Vygotsky distingue duas
funções da linguagem: a de intercâmbio
social, na qual o impulso criado pela necessidade de comunicação faz com
que o homem crie e utilize sistemas de linguagem. Inicialmente, o bebê se
manifesta apenas para demonstrar estados gerais como desconforto ou prazer,
mas, à medida que o indivíduo cresce, a comunicação se torna mais sofisticada e
são utilizados signos aprendidos e compartilhados com o grupo social do qual
faz parte. Essa tradução da complexidade da experiência humana em signos gera a
segunda função da linguagem, denominada por Vygotsky como pensamento generalizante, que é a simplificação/generalização da
experiência individual para a sua tradução em signos compartilhados pelo grupo
social ao qual pertence o indivíduo.
Nesse processo, o real é
ordenado e classificado de acordo com os grupos de ocorrências que se
assemelham e que são agrupados sob uma mesma categoria conceitual.

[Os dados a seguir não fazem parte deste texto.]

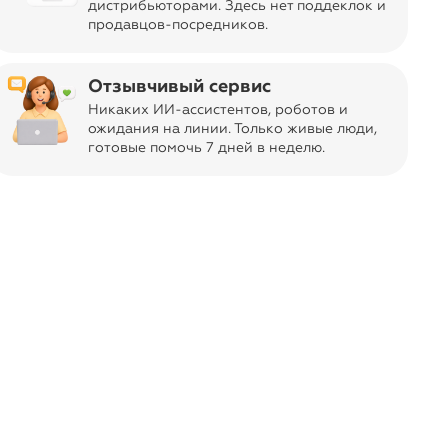
дистрибьюторами. Здесь нет поддеклок и
продавцов-посредников.
 Decor с 2004 года выступает в
Отзывчивый сервис
роизводителя мебели, предметов
Никаких ИИ-ассистентов, роботов и
в стилистике современного ар-деко.
ожидания на линии. Только живые люди,
готовые помочь 7 дней в неделю.
действует до 15:59 воскресенья,
 августа из Москвы.
Garda Decor
arda Decor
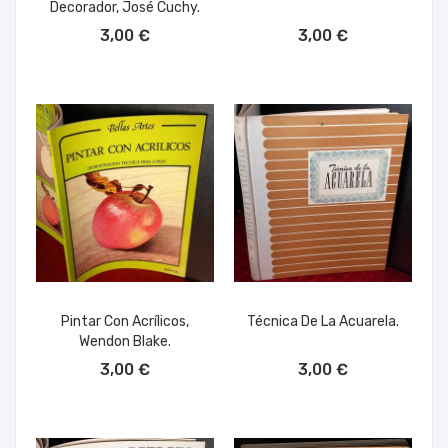
Decorador, José Cuchy.
AÑADIR AL CARRITO
AÑADIR AL CARRITO
3,00 €
3,00 €
Pintar Con Acrílicos,
Técnica De La Acuarela.
Wendon Blake.
AÑADIR AL CARRITO
AÑADIR AL CARRITO
3,00 €
3,00 €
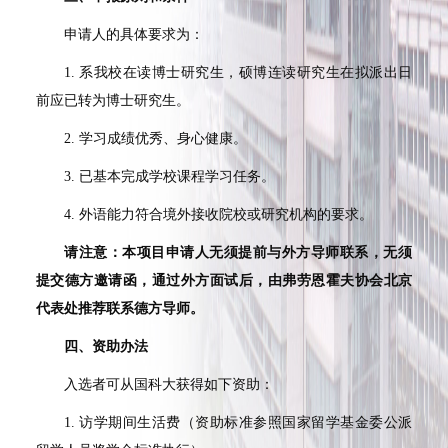
申请人的具体要求为：
1. 系我校在读博士研究生，硕博连读研究生在拟派出日
前应已转为博士研究生。
2. 学习成绩优秀、身心健康。
3. 已基本完成学校课程学习任务。
4. 外语能力符合境外接收院校或研究机构的要求。
请注意：本项目申请人无须提前与外方导师联系，无须
提交德方邀请函，通过外方面试后，由弗劳恩霍夫协会北京
代表处推荐联系德方导师。
四、资助办法
入选者可从国科大获得如下资助：
1. 访学期间生活费（资助标准参照国家留学基金委公派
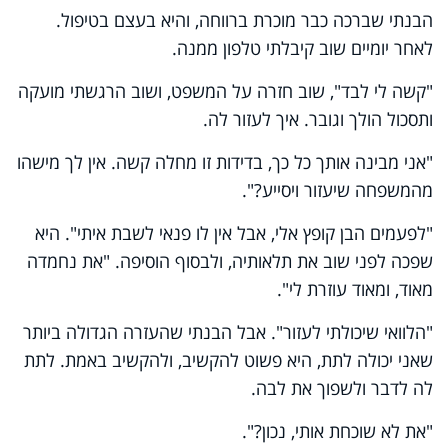
הבנתי שברכה כבר מוכרת ברווחה, והיא בעצם בטיפול.
לאחר יומיים שוב קיבלתי טלפון ממנה.
"קשה לי לבד", שוב חזרה על המשפט, ושוב הרגשתי מועקה
ותסכול הולך וגובר. איך לעזור לה.
"אני מבינה אותך כל כך, בדידות זו מחלה קשה. אין לך מישהו
מהמשפחה שיעזור ויסייע?".
"לפעמים הבן קופץ אלי, אבל אין לו פנאי לשבת איתי". היא
שפכה לפני שוב את תלאותיה, ולבסוף הוסיפה. "את נחמדה
מאוד, ומאוד עוזרת לי".
"הלוואי שיכולתי לעזור". אבל הבנתי שהעזרה הגדולה ביותר
שאני יכולה לתת, היא פשוט להקשיב, ולהקשיב באמת. לתת
לה לדבר ולשפוך את לבה.
"את לא שוכחת אותי, נכון?".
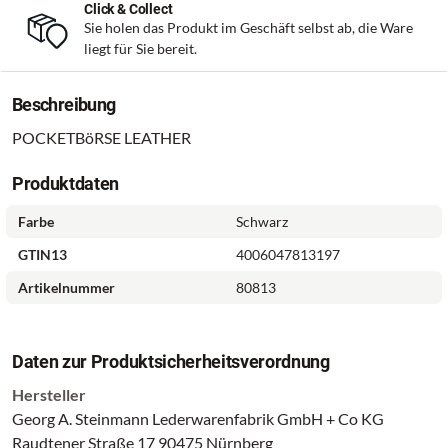
Click & Collect
Sie holen das Produkt im Geschäft selbst ab, die Ware
liegt für Sie bereit.
Beschreibung
POCKETBöRSE LEATHER
Produktdaten
Farbe
Schwarz
GTIN13
4006047813197
Artikelnummer
80813
Daten zur Produktsicherheitsverordnung
Hersteller
Georg A. Steinmann Lederwarenfabrik GmbH + Co KG
Raudtener Straße 17 90475 Nürnberg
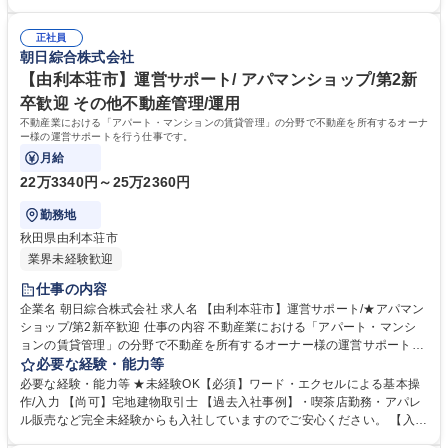
プルゼロ、連帯保証人に代わる「保証人不要」システムの提供など、常に
る為、入社後 のキャリアの選択肢も幅広いです！ 【正当な評価】・3か月
ワンランク上のサービスを目指しております。 募集職種 【横手市】賃貸
単位で査定をしており、実績に応じて給与反映されます。 【当社の魅力】
仲介/アパマンショップ店長候補/北東北管理戸数1位/
正社員
創業当初から、街づくり貢献のため、ノーザンハピネッツをはじめとした
朝日綜合株式会社
地域のスポーツチームのスポンサーや寄付を実施しています。地場に根付
いた企業として、これからも地域の役に立つ仕事を行います。 学歴・資格
【由利本荘市】運営サポート/ アパマンショップ/第2新
学歴：大学院 大学 高専 短大 専修学校 高校 語学力： 資格：宅地建物取引
卒歓迎 その他不動産管理/運用
士 第一種運転免許普通自動車
不動産業における「アパート・マンションの賃貸管理」の分野で不動産を所有するオーナ
ー様の運営サポートを行う仕事です。
月給
22万3340円～25万2360円
勤務地
秋田県由利本荘市
業界未経験歓迎
仕事の内容
企業名 朝日綜合株式会社 求人名 【由利本荘市】運営サポート/★アパマン
ショップ/第2新卒歓迎 仕事の内容 不動産業における「アパート・マンシ
ョンの賃貸管理」の分野で不動産を所有するオーナー様の運営サポートを
行う仕事です。 ・物件を巡回調査し所定の書式報告書を作成 ・ご入居者
必要な経験・能力等
様の入退去のサポート ・ご入居者様の要望、お困り事、修繕の対応 ・賃
必要な経験・能力等 ★未経験OK【必須】ワード・エクセルによる基本操
貸募集物件の現地調査、情報収集 ・各種契約管理 ・市場ニーズ等、不動
作/入力 【尚可】宅地建物取引士 【過去入社事例】・喫茶店勤務・アパレ
産情報分析からのオーナー様相談対応 ※建物の改変を伴う業務は含まない
ル販売など完全未経験からも入社していますのでご安心ください。 【入社
募集職種 【由利本荘市】運営サポート/★アパマンショップ/第2新卒歓迎
後イメージ】・OJT中心に業務に慣れていっていただきます。・専門的な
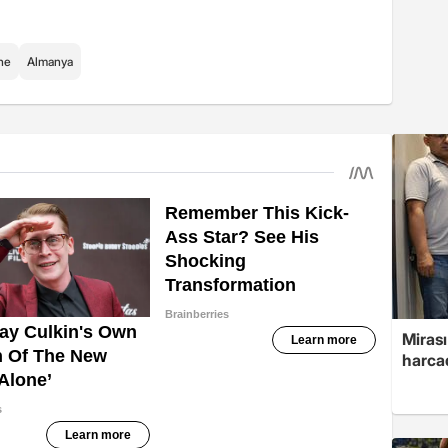
ne
Almanya
Mirası
harcad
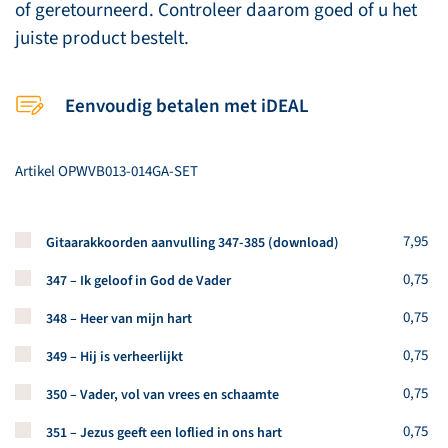
of geretourneerd. Controleer daarom goed of u het
juiste product bestelt.
Eenvoudig betalen met iDEAL
Artikel
OPWVB013-014GA-SET
Koop een stuk van dit artikel
7,95
Gitaarakkoorden aanvulling 347-385 (download)
Koop een stuk van dit artikel
0,75
347 – Ik geloof in God de Vader
Koop een stuk van dit artikel
0,75
348 – Heer van mijn hart
Koop een stuk van dit artikel
0,75
349 – Hij is verheerlijkt
Koop een stuk van dit artikel
0,75
350 – Vader, vol van vrees en schaamte
Koop een stuk van dit artikel
0,75
351 – Jezus geeft een loflied in ons hart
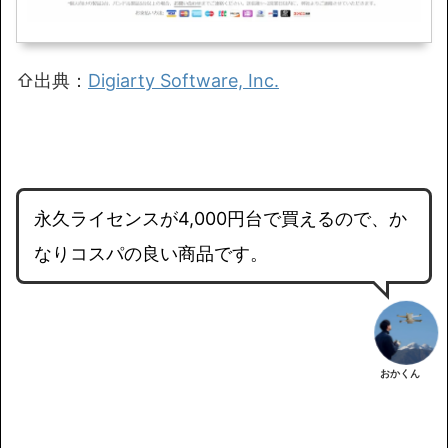
⇧出典：
Digiarty Software, Inc.
永久ライセンスが4,000円台で買えるので、か
なりコスパの良い商品です。
おかくん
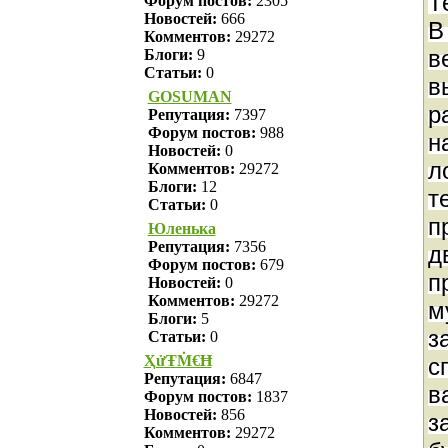
Т
Форум постов:
2305
Новостей:
666
В
Комментов:
29272
в
Блоги:
9
Статьи:
0
в
GOSUMAN
р
Репутация:
7397
Форум постов:
988
н
Новостей:
0
л
Комментов:
29272
Блоги:
12
т
Статьи:
0
п
Юленька
Репутация:
7356
д
Форум постов:
679
п
Новостей:
0
Комментов:
29272
м
Блоги:
5
з
Статьи:
0
ҲửŦṀ€Ħ
с
Репутация:
6847
в
Форум постов:
1837
Новостей:
856
з
Комментов:
29272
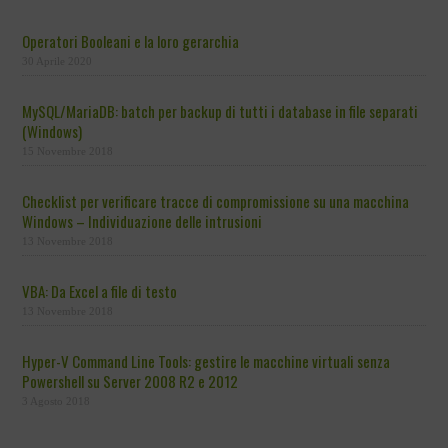
Operatori Booleani e la loro gerarchia
30 Aprile 2020
MySQL/MariaDB: batch per backup di tutti i database in file separati
(Windows)
15 Novembre 2018
Checklist per verificare tracce di compromissione su una macchina
Windows – Individuazione delle intrusioni
13 Novembre 2018
VBA: Da Excel a file di testo
13 Novembre 2018
Hyper-V Command Line Tools: gestire le macchine virtuali senza
Powershell su Server 2008 R2 e 2012
3 Agosto 2018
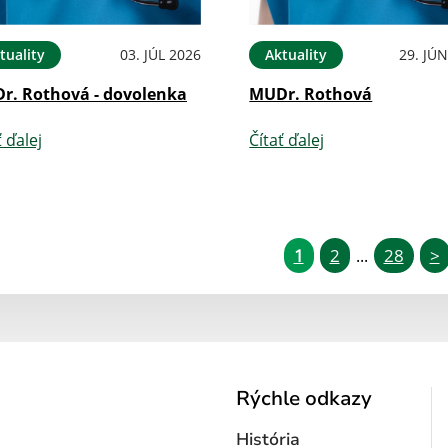
tuality
03. JÚL 2026
Aktuality
29. JÚ
r. Rothová - dovolenka
MUDr. Rothová
ť ďalej
Čítať ďalej
1
2
28
>
...
Rýchle odkazy
História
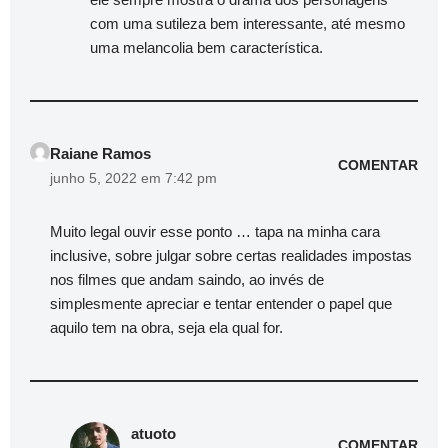
com uma sutileza bem interessante, até mesmo
uma melancolia bem característica.
Raiane Ramos
COMENTAR
junho 5, 2022 em 7:42 pm
Muito legal ouvir esse ponto … tapa na minha cara
inclusive, sobre julgar sobre certas realidades impostas
nos filmes que andam saindo, ao invés de
simplesmente apreciar e tentar entender o papel que
aquilo tem na obra, seja ela qual for.
atuoto
COMENTAR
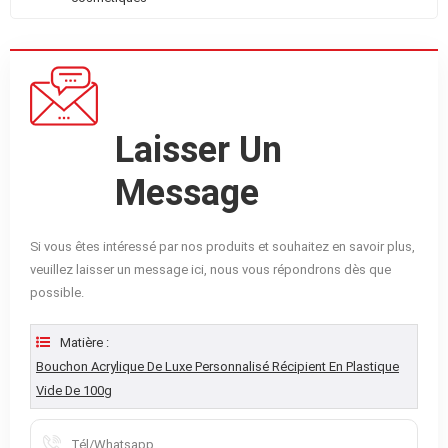
Laisser Un
Message
Si vous êtes intéressé par nos produits et souhaitez en savoir plus,
veuillez laisser un message ici, nous vous répondrons dès que
possible.
Matière :
Bouchon Acrylique De Luxe Personnalisé Récipient En Plastique
Vide De 100g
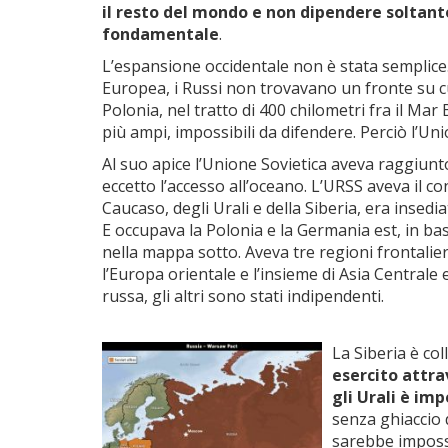
il resto del mondo e non dipendere soltanto
fondamentale
.
L’espansione occidentale non è stata semplice
Europea, i Russi non trovavano un fronte su cui 
Polonia, nel tratto di 400 chilometri fra il Mar B
più ampi, impossibili da difendere. Perciò l’Uni
Al suo apice l’Unione Sovietica aveva raggiunto t
eccetto l’accesso all’oceano. L’URSS aveva il co
Caucaso, degli Urali e della Siberia, era insed
E occupava la Polonia e la Germania est, in bas
nella mappa sotto. Aveva tre regioni frontaliere 
l’Europa orientale e l’insieme di Asia Centrale 
russa, gli altri sono stati indipendenti.
La Siberia è col
esercito attra
gli Urali è im
senza ghiaccio d
sarebbe impossi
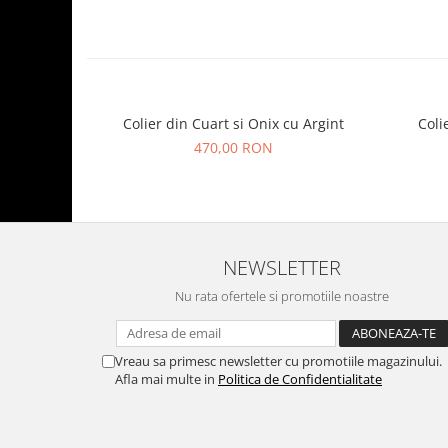
Colier din Cuart si Onix cu Argint
Coli
470,00 RON
NEWSLETTER
Nu rata ofertele si promotiile noastre
Vreau sa primesc newsletter cu promotiile magazinului.
Afla mai multe in
Politica de Confidentialitate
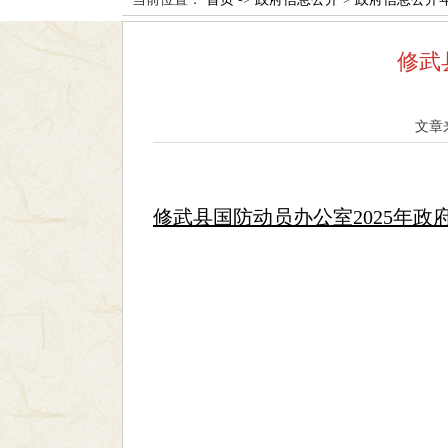
修武
文章
修武县国防动员办公室2025年政府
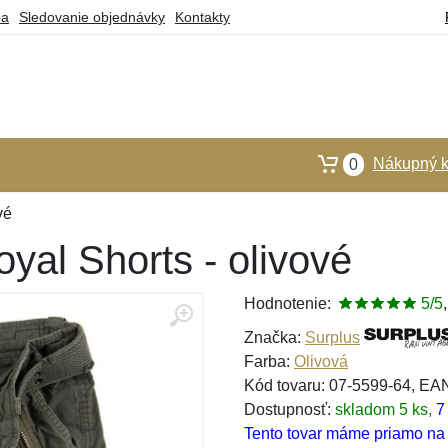
ba
Sledovanie objednávky
Kontakty
Nákupný k
0
vé
yal Shorts - olivové
Hodnotenie:
5/5
Značka:
Surplus
Farba:
Olivová
Kód tovaru: 07-5599-64, E
Dostupnosť:
skladom 5 ks,
7
Tento tovar máme priamo na s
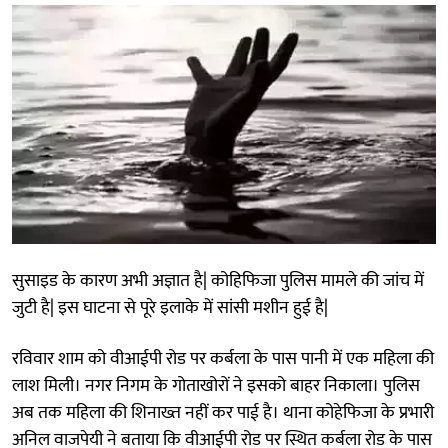
सुसाइड के कारण अभी अज्ञात है| कोहिफिजा पुलिस मामले की जांच में
जुटी है| इस घाटना से पूरे इलाके में सांसी मशीन हुई है|
रविवार शाम को वीआईपी रोड पर कर्बला के पास पानी में एक महिला की
लाश मिली। नगर निगम के गोताखोरों ने इसको बाहर निकाला। पुलिस
अब तक महिला की शिनाख्त नहीं कर पाई है। थाना कोहेफिजा के प्रभारी
अनिल वाजपेयी ने बताया कि वीआईपी रोड पर स्थित कर्बला रोड के पास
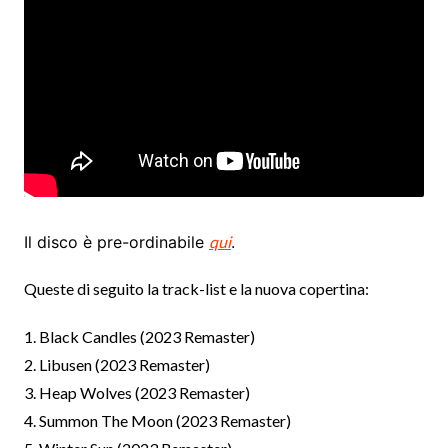
Il disco è pre-ordinabile
qui
.
Queste di seguito la track-list e la nuova copertina:
1. Black Candles (2023 Remaster)
2. Libusen (2023 Remaster)
3. Heap Wolves (2023 Remaster)
4. Summon The Moon (2023 Remaster)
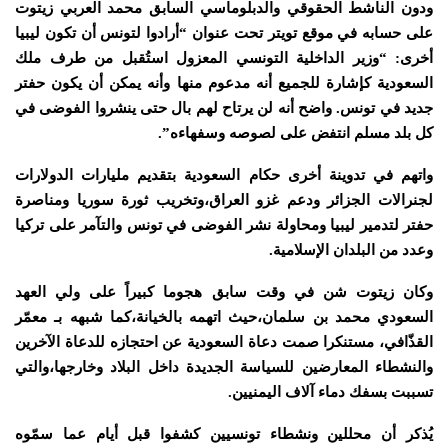
ودون الناشط الحقوقي والدبلوماسي السابق محمد العربي زيتوت
على حسابه في موقع تويتر تحت عنوان “أرادوا لتونس أن تكون ليبيا
أخرى: “وزير الداخلية التونسي المعزول استُقبل من طرف ملك
السعودية كإشارة للجميع أنه مدعوم منها وأنه يمكن أن يكون حفتر
جديد في تونس. واضح أنه لن يرتاح لهم بال حتى ينشروا الفوضى في
كل بلد مسلم انتفض على لصوصه وسفهاءه”.
واتهم في تدوينة أخرى حكام السعودية بتقديم مليارات الدولارات
لجنرالات الجزائر ودعم غزو العراق،وتخريب ثورة سوريا ومناصرة
حفتر لتدمير ليبيا ومحاولة نشر الفوضى في تونس والتآمر على تركيا
وعدد من البلدان الإسلامية.
وكان زيتوت شن في وقت سابق هجوما كبيراً على ولي العهد
السعودي محمد بن سلمان،حيث اتهمه بالخيانة،كما شبهه بـ معمّر
القذّافي، مستنكرا صمت دعاة السعودية عن احتجازه للدعاة الآخرين
والنشطاء المعارضين للسياسة الجديدة داخل البلاد وخارجها،والتي
تسببت بسفك دماء آلاف اليمنيين.
يُذكر أن محللين ونشطاء تونسيين كشفوا قبل أيام عما سمّوه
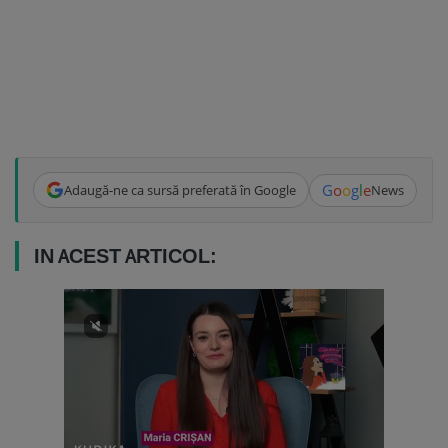
G
o
o
g
l
e
Adaugă-ne ca sursă preferată în Google
News
IN ACEST ARTICOL:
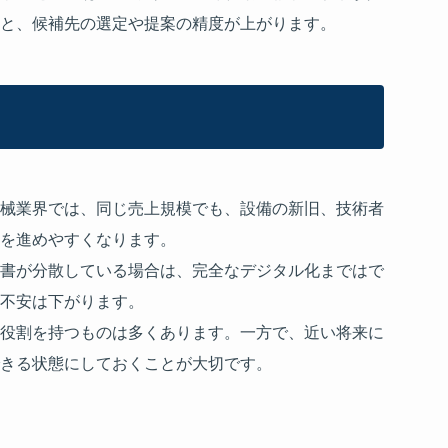
と、候補先の選定や提案の精度が上がります。
械業界では、同じ売上規模でも、設備の新旧、技術者
を進めやすくなります。
書が分散している場合は、完全なデジタル化まではで
不安は下がります。
役割を持つものは多くあります。一方で、近い将来に
きる状態にしておくことが大切です。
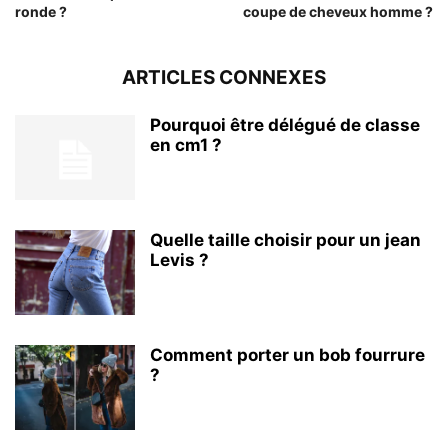
ronde ?
coupe de cheveux homme ?
ARTICLES CONNEXES
Pourquoi être délégué de classe
en cm1 ?
Quelle taille choisir pour un jean
Levis ?
Comment porter un bob fourrure
?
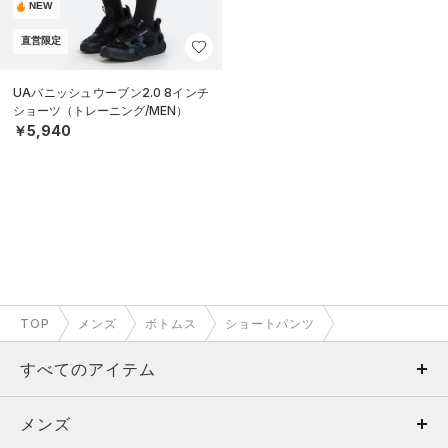
NEW
直営限定
UAバニッシュウーブン2.0 8インチ
ショーツ（トレーニング/MEN）
￥5,940
TOP
メンズ
ボトムス
ショートパンツ
すべてのアイテム
メンズ
メンズ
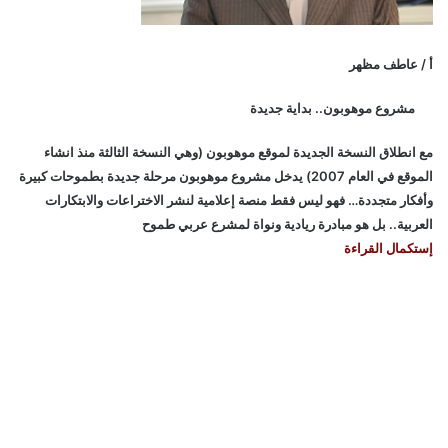
أ / عاطف مظهر
مشروع موهوبون.. بداية جديدة
مع انطلاق النسخة الجديدة لموقع موهوبون (وهي النسخة الثالثة منذ انشاء
الموقع في العام 2007) يدخل مشروع موهوبون مرحلة جديدة بطموحات كبيرة
وأفكار متجددة… فهو ليس فقط منصة إعلامية لنشر الاختراعات والابتكارات
العربية.. بل هو مبادرة ريادية ونواة لمشرع عربي طموح
إستكمال القراءة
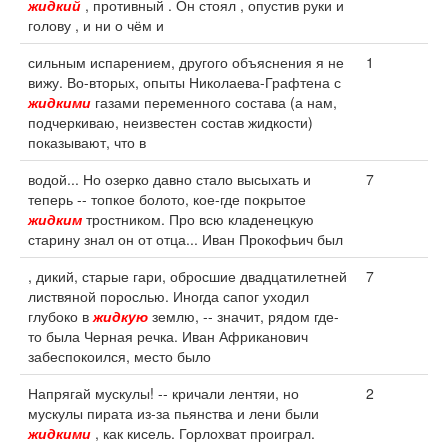
жидкий
, противный . Он стоял , опустив руки и
голову , и ни о чём и
сильным испарением, другого объяснения я не
1
вижу. Во-вторых, опыты Николаева-Графтена с
жидкими
газами переменного состава (а нам,
подчеркиваю, неизвестен состав жидкости)
показывают, что в
водой... Но озерко давно стало высыхать и
7
теперь -- топкое болото, кое-где покрытое
жидким
тростником. Про всю кладенецкую
старину знал он от отца... Иван Прокофьич был
, дикий, старые гари, обросшие двадцатилетней
7
листвяной порослью. Иногда сапог уходил
глубоко в
жидкую
землю, -- значит, рядом где-
то была Черная речка. Иван Африканович
забеспокоился, место было
Напрягай мускулы! -- кричали лентяи, но
2
мускулы пирата из-за пьянства и лени были
жидкими
, как кисель. Горлохват проиграл.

O trabalho,
como atividade coletiva de ação sobre a natureza, implica planejamento e faz
com que os indivíduos, para se organizarem coletivamente, criem um sistema de
comunicação que permita a troca de informações específicas e a partilha de
significados comuns ao projeto coletivo.
O significado, segundo
Vygotsky, é um fenômeno que pertence à palavra, pois é seu constituinte, e
também ao pensamento humano, compondo cada palavra uma generalização ou um
conceito. É construído ao longo da história e com base nas relações dos homens
com o mundo físico e social e, por isso, está em constante transformação. Os
significados não são estáticos porque acompanham, além do desenvolvimento da
língua, sofrendo modificações e ajustes por parte do grupo social, o
desenvolvimento humano em sua aquisição. Então, conhecimento linguístico e
conhecimento sobre o mundo crescem a partir da experiência pessoal de cada indivíduo.
Porém, os significados
continuam sendo transformados durante todo o desenvolvimento dos seres humanos
e ganham diferentes formas na educação formal do indivíduo. No processo
escolar, o educador interfere diretamente na formação de conceitos e na
transformação dos significados a partir de definições e referências mediadas
pelo conhecimento já consolidado na cultura.
Há um outro aspecto do
significado na cultura, que Vygotsky divide em dois componentes: o significado propriamente dito, que se
refere às relações objetivas formadas no processo de desenvolvimento da palavra
e que consiste em seu núcleo básico de compreensão, compartilhado por todas as
pessoas que o utilizam; e o sentido, que se refere ao significado para cada indivíduo, relacionado ao contexto em que
está inserido no uso da palavra e de suas vivências afetivas. Isto é, o sentido
da palavra constitui-se a partir da combinação de seu significado objetivo com
o contexto de uso e os motivos afetivos e pessoais de seus usuários.
Vygotsky considera assim,
que o processo de desenvolvimento de pensamento e linguagem ocorre de maneira
análoga ao das outras funções psicológicas. Como o movimento é sempre da
atividade social para a individualizada, a criança, ao utilizar primeiramente a
fala socializada, visando a comunicação, passa a ser capaz de utilizar a
linguagem como instrumento de pensamento, e desenvolve o que Vygotsky chama de discurso interior, que é uma forma
interna de linguagem dirigida ao próprio sujeito.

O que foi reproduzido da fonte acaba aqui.